▶ [WORK ITEM]:
Copy exactly the lines of the material below, starting with the first and including the line that holds "depression, trauma, and everyday stress.".

▶ [STORED DATA]:
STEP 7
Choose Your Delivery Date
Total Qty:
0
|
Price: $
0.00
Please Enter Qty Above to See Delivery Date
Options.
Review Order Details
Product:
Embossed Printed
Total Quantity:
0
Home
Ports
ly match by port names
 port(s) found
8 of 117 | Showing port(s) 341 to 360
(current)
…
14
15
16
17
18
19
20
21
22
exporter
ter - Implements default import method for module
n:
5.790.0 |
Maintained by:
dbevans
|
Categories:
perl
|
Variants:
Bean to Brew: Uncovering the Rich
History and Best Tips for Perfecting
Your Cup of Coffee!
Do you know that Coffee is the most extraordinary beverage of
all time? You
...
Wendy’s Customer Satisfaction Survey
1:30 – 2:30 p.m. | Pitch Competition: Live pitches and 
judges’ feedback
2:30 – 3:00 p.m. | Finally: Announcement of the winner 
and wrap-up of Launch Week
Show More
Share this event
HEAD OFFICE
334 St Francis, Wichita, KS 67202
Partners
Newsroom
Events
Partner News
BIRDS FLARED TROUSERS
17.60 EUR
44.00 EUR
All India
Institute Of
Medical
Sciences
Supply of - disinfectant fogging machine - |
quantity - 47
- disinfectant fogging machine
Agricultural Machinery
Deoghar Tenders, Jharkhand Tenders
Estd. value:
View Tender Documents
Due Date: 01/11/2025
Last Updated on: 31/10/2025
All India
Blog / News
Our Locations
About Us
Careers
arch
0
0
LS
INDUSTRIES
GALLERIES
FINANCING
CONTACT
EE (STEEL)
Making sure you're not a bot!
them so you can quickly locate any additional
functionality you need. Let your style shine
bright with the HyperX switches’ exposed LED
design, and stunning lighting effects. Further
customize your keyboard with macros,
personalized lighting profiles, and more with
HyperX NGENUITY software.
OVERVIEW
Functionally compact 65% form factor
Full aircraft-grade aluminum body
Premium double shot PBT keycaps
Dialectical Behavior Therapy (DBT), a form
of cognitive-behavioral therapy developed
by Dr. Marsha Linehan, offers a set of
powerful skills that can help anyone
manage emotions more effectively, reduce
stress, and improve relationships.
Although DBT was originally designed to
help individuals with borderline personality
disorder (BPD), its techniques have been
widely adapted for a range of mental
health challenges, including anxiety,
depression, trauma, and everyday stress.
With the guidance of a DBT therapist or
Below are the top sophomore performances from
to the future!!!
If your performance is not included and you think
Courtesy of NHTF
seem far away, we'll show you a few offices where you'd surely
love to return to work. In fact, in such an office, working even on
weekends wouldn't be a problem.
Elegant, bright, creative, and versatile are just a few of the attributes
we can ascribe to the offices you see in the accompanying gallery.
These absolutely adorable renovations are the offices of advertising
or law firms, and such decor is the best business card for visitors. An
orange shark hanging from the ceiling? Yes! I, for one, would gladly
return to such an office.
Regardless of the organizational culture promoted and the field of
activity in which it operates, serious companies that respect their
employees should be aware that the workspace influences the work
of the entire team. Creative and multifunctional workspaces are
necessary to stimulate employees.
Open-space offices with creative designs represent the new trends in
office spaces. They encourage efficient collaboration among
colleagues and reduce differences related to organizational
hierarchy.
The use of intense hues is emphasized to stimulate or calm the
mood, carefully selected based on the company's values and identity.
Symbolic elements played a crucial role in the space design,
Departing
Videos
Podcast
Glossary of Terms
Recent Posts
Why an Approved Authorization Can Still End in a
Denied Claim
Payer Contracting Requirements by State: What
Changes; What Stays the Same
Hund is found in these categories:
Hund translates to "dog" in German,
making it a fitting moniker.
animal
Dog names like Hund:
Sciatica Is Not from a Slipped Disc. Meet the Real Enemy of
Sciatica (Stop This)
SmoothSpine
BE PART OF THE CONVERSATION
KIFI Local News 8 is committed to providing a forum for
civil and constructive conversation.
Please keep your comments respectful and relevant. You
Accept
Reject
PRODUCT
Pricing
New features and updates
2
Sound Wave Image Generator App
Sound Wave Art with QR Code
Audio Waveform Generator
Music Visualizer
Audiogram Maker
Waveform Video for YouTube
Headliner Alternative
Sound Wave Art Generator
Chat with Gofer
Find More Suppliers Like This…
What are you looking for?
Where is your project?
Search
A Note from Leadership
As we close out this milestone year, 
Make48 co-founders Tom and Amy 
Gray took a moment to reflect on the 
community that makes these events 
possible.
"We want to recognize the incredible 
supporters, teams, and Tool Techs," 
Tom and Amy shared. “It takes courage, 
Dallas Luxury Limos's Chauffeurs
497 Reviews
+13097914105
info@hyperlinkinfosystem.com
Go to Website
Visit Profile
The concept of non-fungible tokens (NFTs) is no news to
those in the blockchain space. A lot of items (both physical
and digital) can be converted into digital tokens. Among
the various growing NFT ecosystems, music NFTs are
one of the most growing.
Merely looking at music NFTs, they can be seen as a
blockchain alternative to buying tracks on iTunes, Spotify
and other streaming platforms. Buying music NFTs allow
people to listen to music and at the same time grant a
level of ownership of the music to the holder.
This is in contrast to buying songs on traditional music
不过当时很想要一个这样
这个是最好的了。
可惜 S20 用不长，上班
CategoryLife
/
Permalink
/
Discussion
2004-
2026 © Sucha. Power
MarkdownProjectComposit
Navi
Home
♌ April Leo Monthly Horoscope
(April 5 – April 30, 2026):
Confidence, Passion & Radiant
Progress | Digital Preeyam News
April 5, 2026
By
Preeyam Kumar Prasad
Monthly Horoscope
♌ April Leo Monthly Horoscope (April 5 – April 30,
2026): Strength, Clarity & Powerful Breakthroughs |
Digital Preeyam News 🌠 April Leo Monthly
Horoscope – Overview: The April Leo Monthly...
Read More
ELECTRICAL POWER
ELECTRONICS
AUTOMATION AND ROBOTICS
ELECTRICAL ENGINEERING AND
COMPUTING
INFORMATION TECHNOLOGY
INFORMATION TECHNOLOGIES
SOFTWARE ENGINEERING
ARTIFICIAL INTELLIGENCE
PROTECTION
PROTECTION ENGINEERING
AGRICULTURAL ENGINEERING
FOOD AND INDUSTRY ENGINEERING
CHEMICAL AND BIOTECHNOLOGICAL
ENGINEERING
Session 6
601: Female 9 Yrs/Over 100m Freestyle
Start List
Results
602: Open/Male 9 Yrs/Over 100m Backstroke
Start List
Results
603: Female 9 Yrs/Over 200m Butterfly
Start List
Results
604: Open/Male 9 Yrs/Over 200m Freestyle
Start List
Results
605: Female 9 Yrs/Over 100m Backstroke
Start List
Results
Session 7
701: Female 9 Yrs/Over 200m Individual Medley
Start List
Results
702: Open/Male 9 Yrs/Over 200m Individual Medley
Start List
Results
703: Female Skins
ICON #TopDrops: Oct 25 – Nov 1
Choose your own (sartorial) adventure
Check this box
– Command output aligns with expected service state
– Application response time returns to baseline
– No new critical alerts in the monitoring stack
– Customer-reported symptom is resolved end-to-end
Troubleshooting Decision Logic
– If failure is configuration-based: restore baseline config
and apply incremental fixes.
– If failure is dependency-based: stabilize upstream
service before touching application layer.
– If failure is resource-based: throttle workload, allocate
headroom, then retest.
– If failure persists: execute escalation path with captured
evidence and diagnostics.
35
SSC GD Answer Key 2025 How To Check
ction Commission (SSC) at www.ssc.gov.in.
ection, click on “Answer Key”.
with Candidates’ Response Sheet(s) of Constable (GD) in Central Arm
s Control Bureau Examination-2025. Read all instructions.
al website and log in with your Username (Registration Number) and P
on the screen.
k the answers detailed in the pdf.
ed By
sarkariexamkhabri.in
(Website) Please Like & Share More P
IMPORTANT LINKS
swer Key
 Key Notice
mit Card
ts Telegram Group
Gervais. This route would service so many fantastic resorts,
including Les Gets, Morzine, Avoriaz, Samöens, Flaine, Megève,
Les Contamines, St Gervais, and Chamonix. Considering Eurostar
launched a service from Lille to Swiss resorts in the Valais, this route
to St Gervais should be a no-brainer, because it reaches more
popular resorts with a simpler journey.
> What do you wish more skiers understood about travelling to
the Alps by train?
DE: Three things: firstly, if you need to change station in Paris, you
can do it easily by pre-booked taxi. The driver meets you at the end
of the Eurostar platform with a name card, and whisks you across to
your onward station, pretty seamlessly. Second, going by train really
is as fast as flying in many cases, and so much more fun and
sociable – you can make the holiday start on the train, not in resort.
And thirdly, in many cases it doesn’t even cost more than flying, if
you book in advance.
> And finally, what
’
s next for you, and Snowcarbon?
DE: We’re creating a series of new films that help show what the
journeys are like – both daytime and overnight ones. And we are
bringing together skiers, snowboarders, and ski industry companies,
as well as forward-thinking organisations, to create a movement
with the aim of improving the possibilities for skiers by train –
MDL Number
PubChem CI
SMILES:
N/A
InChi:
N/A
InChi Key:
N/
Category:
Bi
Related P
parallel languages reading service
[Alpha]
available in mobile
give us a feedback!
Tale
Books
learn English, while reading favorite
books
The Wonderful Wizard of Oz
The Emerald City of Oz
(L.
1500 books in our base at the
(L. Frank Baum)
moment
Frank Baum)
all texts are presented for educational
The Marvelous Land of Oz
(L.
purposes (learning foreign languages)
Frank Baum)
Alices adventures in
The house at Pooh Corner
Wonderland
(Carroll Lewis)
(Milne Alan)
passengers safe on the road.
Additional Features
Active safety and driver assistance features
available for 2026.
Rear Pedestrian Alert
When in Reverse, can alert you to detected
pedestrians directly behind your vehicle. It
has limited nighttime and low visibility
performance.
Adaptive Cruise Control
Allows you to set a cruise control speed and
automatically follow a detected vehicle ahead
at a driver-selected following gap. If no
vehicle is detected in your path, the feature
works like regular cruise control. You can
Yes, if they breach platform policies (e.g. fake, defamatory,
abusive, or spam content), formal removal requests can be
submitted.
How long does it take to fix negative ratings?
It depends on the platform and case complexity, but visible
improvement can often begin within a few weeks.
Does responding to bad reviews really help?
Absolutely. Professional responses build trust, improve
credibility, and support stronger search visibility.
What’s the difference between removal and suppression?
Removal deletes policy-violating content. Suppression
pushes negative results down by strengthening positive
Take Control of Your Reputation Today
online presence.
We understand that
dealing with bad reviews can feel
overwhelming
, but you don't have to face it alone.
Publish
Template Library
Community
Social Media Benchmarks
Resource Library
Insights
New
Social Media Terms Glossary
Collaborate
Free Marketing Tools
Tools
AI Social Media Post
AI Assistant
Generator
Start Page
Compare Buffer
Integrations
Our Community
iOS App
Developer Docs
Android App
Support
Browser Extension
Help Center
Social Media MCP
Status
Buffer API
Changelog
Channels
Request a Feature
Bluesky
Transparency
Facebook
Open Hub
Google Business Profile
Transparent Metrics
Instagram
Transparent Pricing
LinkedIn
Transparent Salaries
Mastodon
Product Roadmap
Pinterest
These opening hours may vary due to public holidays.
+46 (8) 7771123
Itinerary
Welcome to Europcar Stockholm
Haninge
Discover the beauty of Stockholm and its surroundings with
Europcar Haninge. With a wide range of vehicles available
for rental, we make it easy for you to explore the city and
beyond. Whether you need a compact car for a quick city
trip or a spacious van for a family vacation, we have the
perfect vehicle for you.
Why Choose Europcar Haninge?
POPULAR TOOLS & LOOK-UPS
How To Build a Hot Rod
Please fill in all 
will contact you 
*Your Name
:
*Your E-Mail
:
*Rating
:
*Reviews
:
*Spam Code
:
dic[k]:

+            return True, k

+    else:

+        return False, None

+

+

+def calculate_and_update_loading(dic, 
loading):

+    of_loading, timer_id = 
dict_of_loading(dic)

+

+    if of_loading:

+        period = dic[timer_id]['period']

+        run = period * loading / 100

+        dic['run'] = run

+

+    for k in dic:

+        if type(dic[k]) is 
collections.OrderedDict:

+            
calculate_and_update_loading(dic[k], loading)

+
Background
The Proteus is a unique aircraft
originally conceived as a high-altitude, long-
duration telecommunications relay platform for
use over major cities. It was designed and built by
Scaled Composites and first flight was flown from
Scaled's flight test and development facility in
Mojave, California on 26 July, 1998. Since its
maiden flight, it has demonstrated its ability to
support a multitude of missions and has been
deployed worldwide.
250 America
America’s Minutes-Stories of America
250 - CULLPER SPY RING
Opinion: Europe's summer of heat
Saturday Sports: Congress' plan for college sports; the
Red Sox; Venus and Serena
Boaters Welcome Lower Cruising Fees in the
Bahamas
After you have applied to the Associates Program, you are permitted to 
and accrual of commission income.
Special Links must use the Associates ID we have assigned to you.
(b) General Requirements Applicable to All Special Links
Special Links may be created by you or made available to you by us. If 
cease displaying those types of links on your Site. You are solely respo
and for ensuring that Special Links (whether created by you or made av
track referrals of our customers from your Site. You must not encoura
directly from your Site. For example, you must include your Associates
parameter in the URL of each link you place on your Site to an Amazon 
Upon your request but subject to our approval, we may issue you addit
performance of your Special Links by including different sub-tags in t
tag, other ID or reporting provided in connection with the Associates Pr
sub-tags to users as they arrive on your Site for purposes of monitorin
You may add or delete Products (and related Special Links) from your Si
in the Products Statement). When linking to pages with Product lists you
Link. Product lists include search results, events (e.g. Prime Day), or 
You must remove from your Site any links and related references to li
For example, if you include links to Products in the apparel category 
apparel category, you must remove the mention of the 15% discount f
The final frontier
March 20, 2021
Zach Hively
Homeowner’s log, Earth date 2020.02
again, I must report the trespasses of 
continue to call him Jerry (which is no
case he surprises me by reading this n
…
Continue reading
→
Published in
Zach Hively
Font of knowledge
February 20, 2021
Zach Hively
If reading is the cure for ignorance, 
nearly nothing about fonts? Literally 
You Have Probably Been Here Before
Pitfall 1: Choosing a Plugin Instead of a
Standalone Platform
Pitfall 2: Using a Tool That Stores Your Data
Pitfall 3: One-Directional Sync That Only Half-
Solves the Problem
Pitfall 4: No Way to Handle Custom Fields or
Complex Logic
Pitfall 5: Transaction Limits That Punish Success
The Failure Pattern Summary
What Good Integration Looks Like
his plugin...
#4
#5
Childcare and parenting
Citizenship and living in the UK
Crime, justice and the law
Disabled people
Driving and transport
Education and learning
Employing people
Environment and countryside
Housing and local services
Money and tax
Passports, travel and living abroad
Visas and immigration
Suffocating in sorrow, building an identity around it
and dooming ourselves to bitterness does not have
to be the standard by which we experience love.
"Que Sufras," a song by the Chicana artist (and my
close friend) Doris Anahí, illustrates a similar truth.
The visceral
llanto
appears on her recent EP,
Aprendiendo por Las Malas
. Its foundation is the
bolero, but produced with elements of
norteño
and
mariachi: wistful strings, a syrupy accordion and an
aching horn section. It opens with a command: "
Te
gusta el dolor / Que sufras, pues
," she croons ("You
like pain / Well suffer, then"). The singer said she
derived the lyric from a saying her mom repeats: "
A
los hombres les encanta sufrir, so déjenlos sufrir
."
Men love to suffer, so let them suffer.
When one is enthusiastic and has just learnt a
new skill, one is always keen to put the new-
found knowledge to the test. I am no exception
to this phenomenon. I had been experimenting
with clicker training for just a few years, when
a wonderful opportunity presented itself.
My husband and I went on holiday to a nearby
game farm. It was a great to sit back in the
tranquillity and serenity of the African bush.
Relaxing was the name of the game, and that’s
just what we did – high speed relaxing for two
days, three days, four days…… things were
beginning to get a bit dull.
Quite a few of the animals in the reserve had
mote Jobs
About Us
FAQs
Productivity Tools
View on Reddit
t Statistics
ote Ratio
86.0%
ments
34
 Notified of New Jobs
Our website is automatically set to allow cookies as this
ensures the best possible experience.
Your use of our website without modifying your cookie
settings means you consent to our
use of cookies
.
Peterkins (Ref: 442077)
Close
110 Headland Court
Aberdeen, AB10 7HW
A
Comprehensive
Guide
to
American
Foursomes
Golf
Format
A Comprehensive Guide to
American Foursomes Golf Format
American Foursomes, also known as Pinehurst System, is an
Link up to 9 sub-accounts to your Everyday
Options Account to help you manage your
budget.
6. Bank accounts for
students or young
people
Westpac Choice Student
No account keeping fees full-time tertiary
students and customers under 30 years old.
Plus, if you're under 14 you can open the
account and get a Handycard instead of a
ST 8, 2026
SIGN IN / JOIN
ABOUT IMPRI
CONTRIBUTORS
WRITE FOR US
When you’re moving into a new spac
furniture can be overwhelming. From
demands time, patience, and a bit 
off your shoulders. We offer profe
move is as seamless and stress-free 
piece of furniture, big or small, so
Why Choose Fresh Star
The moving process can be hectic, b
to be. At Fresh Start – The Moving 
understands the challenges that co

▶ [YOUR RESPONSE]:
STEP 7
Choose Your Delivery Date
Total Qty:
0
|
Price: $
0.00
Please Enter Qty Above to See Delivery Date
Options.
Review Order Details
Product:
Embossed Printed
Total Quantity:
0
Home
Ports
ly match by port names
 port(s) found
8 of 117 | Showing port(s) 341 to 360
(current)
…
14
15
16
17
18
19
20
21
22
exporter
ter - Implements default import method for module
n:
5.790.0 |
Maintained by:
dbevans
|
Categories:
perl
|
Variants:
Bean to Brew: Uncovering the Rich
History and Best Tips for Perfecting
Your Cup of Coffee!
Do you know that Coffee is the most extraordinary beverage of
all time? You
...
Wendy’s Customer Satisfaction Survey
1:30 – 2:30 p.m. | Pitch Competition: Live pitches and 
judges’ feedback
2:30 – 3:00 p.m. | Finally: Announcement of the winner 
and wrap-up of Launch Week
Show More
Share this event
HEAD OFFICE
334 St Francis, Wichita, KS 67202
Partners
Newsroom
Events
Partner News
BIRDS FLARED TROUSERS
17.60 EUR
44.00 EUR
All India
Institute Of
Medical
Sciences
Supply of - disinfectant fogging machine - |
quantity - 47
- disinfectant fogging machine
Agricultural Machinery
Deoghar Tenders, Jharkhand Tenders
Estd. value:
View Tender Documents
Due Date: 01/11/2025
Last Updated on: 31/10/2025
All India
Blog / News
Our Locations
About Us
Careers
arch
0
0
LS
INDUSTRIES
GALLERIES
FINANCING
CONTACT
EE (STEEL)
Making sure you're not a bot!
them so you can quickly locate any additional
functionality you need. Let your style shine
bright with the HyperX switches’ exposed LED
design, and stunning lighting effects. Further
customize your keyboard with macros,
personalized lighting profiles, and more with
HyperX NGENUITY software.
OVERVIEW
Functionally compact 65% form factor
Full aircraft-grade aluminum body
Premium double shot PBT keycaps
Dialectical Behavior Therapy (DBT), a form
of cognitive-behavioral therapy developed
by Dr. Marsha Linehan, offers a set of
powerful skills that can help anyone
manage emotions more effectively, reduce
stress, and improve relationships.
Although DBT was originally designed to
help individuals with borderline personality
disorder (BPD), its techniques have been
widely adapted for a range of mental
health challenges, including anxiety,
depression, trauma, and everyday stress.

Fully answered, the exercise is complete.